Uma das suas batalhas consiste em fazer com que os hospitais – públicos e privados – e as clínicas compreendam a nova dinâmica da enfermagem e que criem condições para humanizarem ao máximo o seu papel. “Em alguns países é possível. Temos um longo trabalho pela frente. E, no fundo, um enfermeiro é um especialista, um psicólogo, um sociólogo, um amigo... é aquela pessoa que deve estar sempre lá”, diz.
Quando olha para trás e para o seu extenso currículo, Jean Watson recorda com emoção um dos momentos em que sentiu que tinha feito a escolha certa: “É muito gratificante podermos ajudar e segurar a mão de um doente inconsciente ou com distúrbios mentais e sentirmos que, mesmo no meio da doença e da vulnerabilidade, ou da inconsciência, estamos a fazer a diferença porque o doente nos sente”.
A CIÊNCIA DE "SABER CUIDAR" DE QUEM MAIS PRECISA DE CUIDADOS
Jean Watson lançou um novo paradigma na Enfermagem em ‘Theory of Human Caring’ (’A Teoria do Cuidar Humano’) e explica os pressupostos científicos da mesma: “Esta ciência do saber cuidar é intrínseca à enfermagem e acaba por ser utilizada noutras áreas, como a ecologia, a educação, a filosofia e a ética. Por isso considero-a uma base de estudo interdisciplinar.”

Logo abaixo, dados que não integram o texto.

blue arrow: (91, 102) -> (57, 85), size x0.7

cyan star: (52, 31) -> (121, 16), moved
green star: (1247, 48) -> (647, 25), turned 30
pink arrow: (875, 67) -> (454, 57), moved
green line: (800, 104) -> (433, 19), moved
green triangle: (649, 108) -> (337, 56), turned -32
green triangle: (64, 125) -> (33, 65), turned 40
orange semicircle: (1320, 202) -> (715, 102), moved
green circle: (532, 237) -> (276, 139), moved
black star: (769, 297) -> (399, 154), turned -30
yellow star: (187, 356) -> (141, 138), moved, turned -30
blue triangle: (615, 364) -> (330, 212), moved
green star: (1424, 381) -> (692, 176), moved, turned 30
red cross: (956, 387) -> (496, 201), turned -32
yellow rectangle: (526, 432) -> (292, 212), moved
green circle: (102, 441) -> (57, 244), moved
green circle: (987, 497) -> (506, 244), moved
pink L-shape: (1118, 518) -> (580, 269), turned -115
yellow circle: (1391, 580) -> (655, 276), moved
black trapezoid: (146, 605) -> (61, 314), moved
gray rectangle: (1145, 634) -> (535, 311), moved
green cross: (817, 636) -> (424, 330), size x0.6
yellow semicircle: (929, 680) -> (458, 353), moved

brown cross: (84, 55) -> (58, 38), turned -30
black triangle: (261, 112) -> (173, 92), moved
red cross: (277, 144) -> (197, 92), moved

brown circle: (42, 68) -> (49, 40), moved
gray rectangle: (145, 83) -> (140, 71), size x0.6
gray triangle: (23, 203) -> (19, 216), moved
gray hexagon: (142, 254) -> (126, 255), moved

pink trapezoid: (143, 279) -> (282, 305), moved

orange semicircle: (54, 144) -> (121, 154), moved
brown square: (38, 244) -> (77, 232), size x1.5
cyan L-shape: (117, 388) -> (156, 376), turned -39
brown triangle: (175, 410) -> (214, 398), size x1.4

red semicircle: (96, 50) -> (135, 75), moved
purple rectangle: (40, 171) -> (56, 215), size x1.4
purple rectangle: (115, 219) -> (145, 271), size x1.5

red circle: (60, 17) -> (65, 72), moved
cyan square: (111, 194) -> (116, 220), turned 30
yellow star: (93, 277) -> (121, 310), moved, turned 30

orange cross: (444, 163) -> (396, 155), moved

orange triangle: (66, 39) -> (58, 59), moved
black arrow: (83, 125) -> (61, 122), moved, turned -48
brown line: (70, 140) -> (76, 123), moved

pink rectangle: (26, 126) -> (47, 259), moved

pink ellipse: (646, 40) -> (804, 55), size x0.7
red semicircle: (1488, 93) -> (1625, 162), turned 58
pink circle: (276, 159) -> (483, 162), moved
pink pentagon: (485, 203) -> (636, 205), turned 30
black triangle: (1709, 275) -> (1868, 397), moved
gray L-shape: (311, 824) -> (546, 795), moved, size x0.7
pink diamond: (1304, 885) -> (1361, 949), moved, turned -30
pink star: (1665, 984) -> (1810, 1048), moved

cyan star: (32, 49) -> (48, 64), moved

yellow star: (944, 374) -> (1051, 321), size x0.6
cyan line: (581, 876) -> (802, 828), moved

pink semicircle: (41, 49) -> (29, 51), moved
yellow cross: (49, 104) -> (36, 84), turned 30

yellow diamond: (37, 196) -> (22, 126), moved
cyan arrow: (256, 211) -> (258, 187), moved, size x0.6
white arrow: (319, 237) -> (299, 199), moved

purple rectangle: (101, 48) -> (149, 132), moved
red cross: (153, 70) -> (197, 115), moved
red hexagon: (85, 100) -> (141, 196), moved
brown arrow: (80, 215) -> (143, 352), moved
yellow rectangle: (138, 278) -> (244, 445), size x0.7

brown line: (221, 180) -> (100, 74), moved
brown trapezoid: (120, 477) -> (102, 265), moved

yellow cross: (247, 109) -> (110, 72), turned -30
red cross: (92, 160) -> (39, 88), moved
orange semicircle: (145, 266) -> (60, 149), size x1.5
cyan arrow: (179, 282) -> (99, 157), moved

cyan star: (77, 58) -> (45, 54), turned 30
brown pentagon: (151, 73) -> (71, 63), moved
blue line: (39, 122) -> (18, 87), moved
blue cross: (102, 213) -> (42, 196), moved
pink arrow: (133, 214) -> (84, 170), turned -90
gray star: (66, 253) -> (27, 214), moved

Para a autora desta nova teoria, a ciência do cuidar está aberta a “várias perspectivas epistemológicas, incluindo as empíricas”. Segundo a teoria defendida pela norte-americana, todos as pessoas devem ser vistas como um todo e com dignidade, devem ser integradas num ambiente: “Não posso aceitar que o ser humano – sobretudo na sua vulnerabilidade, ou seja, quando necessita de cuidados – possa ser tratado como um objecto ou como só mais um. É preciso saber cuidar”, remata.
PERFIL
Jean Watson nasceu na Virgínia Ocidental, nos EUA, mas fez todo o seu percurso no estado do Colorado, onde se licenciou em enfermagem no ano de 1964.
Seguiram-se várias especializações e mestrados. Tem seis doutoramentos ‘honoris causa’ que lhe foram atribuídos por universidades dos EUA, Canadá e Suécia.
Escreveu o primeiro livro em 1979 e tem uma vasta obra publicada, destacando-se ‘Uma Teoria da Enfermagem’ e ‘Enfermagem Pós-moderna e Futura’.